▸ BRIEF
Wherever an image appears in the entries, drop it and reproduce everything else exactly.
»»
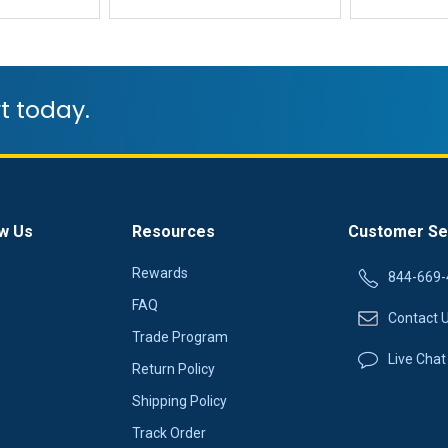
t today.
w Us
Resources
Customer Se
Rewards
844-669-
FAQ
Contact 
Trade Program
Live Chat
Return Policy
Shipping Policy
Track Order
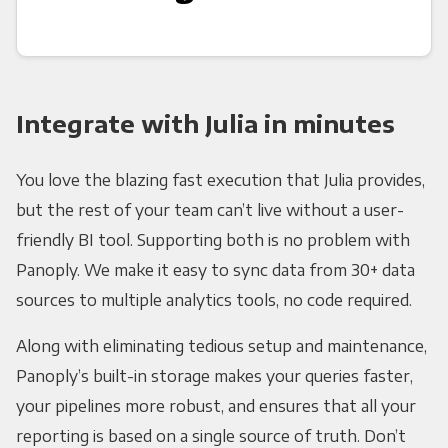
Integrate with Julia in minutes
You love the blazing fast execution that Julia provides,
but the rest of your team can’t live without a user-
friendly BI tool. Supporting both is no problem with
Panoply. We make it easy to sync data from 30+ data
sources to multiple analytics tools, no code required.
Along with eliminating tedious setup and maintenance,
Panoply’s built-in storage makes your queries faster,
your pipelines more robust, and ensures that all your
reporting is based on a single source of truth. Don’t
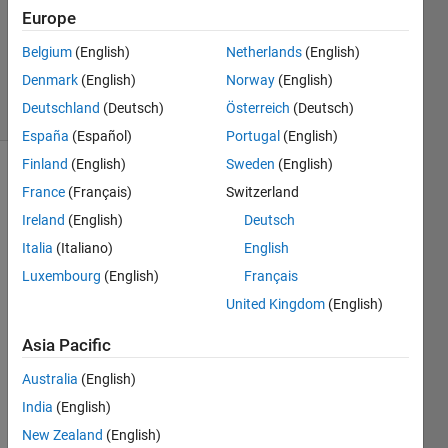
Accepted
Europe
Updated
16 Nov
Belgium
(English)
Netherlands
(English)
2020
Denmark
(English)
Norway
(English)
25 Views
Deutschland
(Deutsch)
Österreich
(Deutsch)
(30 days)
España
(Español)
Portugal
(English)
Finland
(English)
Sweden
(English)
Show older
France
(Français)
Switzerland
comments
Ireland
(English)
Deutsch
Italia
(Italiano)
English
Luxembourg
(English)
Français
I 
United Kingdom
(English)
write 
in 
Asia Pacific
this 
foru
Australia
(English)
m to 
India
(English)
see if 
some
New Zealand
(English)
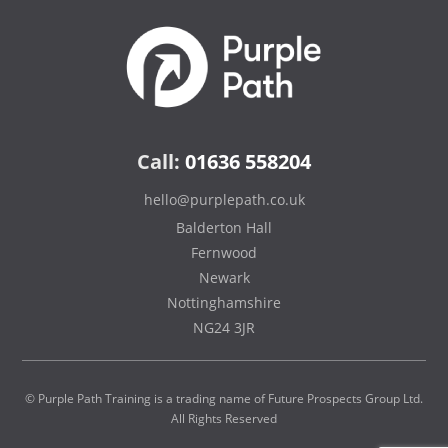
Call:
01636 558204
hello@purplepath.co.uk
Balderton Hall
Fernwood
Newark
Nottinghamshire
NG24 3JR
© Purple Path Training is a trading name of Future Prospects Group Ltd.
All Rights Reserved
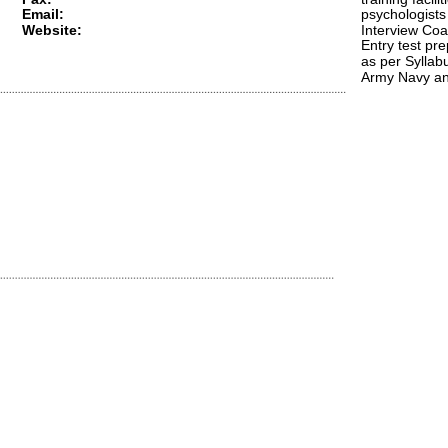
Email: 
psychologists 
Website:
Interview Coa
Entry test pre
as per Syllabu
Army Navy a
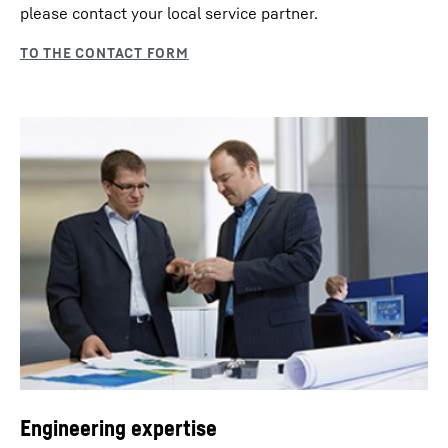
please contact your local service partner.
Engineering expertise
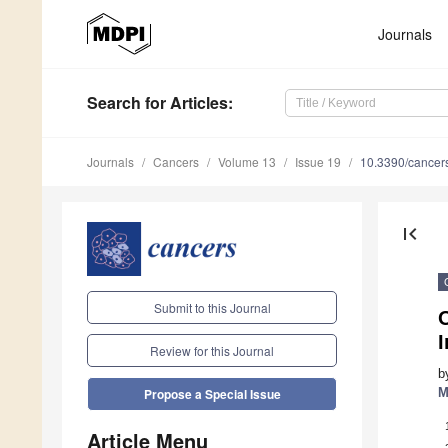
Journals
Search
for Articles
:
Journals
Cancers
Volume 13
Issue 19
10.3390/cance
first_page
Submit to this Journal
Review for this Journal
b
M
Propose a Special Issue
Article Menu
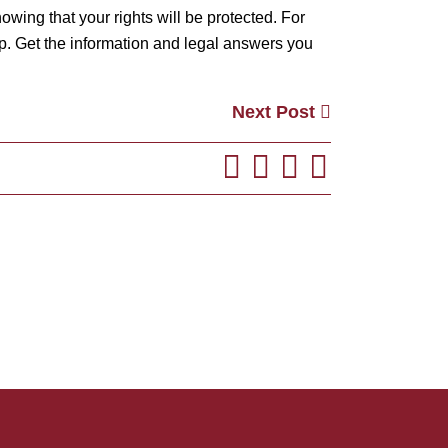
owing that your rights will be protected. For
ep. Get the information and legal answers you
Next Post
««
▸ WRITTEN ANSWER
t today.
w Us
Resources
Customer Se
Rewards
844-669-
FAQ
Contact 
Trade Program
Live Chat
Return Policy
Shipping Policy
Track Order
Integrate with Julia in minutes
You love the blazing fast execution that Julia provides,
but the rest of your team can’t live without a user-
friendly BI tool. Supporting both is no problem with
Panoply. We make it easy to sync data from 30+ data
sources to multiple analytics tools, no code required.
Along with eliminating tedious setup and maintenance,
Panoply’s built-in storage makes your queries faster,
your pipelines more robust, and ensures that all your
reporting is based on a single source of truth. Don’t
Accepted
Europe
Updated
16 Nov
Belgium
(English)
Netherlands
(English)
2020
Denmark
(English)
Norway
(English)
25 Views
Deutschland
(Deutsch)
Österreich
(Deutsch)
(30 days)
España
(Español)
Portugal
(English)
Finland
(English)
Sweden
(English)
Show older
France
(Français)
Switzerland
comments
Ireland
(English)
Deutsch
Italia
(Italiano)
English
Luxembourg
(English)
Français
I 
United Kingdom
(English)
write 
in 
Asia Pacific
this 
foru
Australia
(English)
m to 
India
(English)
see if 
some
New Zealand
(English)
Call:
01636 558204
hello@purplepath.co.uk
Balderton Hall
Fernwood
Newark
Nottinghamshire
NG24 3JR
© Purple Path Training is a trading name of Future Prospects Group Ltd.
All Rights Reserved
Email: 
psychologists 
Website:
Interview Coa
Entry test pre
as per Syllabu
Army Navy a
please contact your local service partner.
Engineering expertise
Journals
Search
for Articles
:
Journals
Cancers
Volume 13
Issue 19
10.3390/cance
first_page
Submit to this Journal
Review for this Journal
b
M
Propose a Special Issue
Article Menu
owing that your rights will be protected. For
ep. Get the information and legal answers you
Next Post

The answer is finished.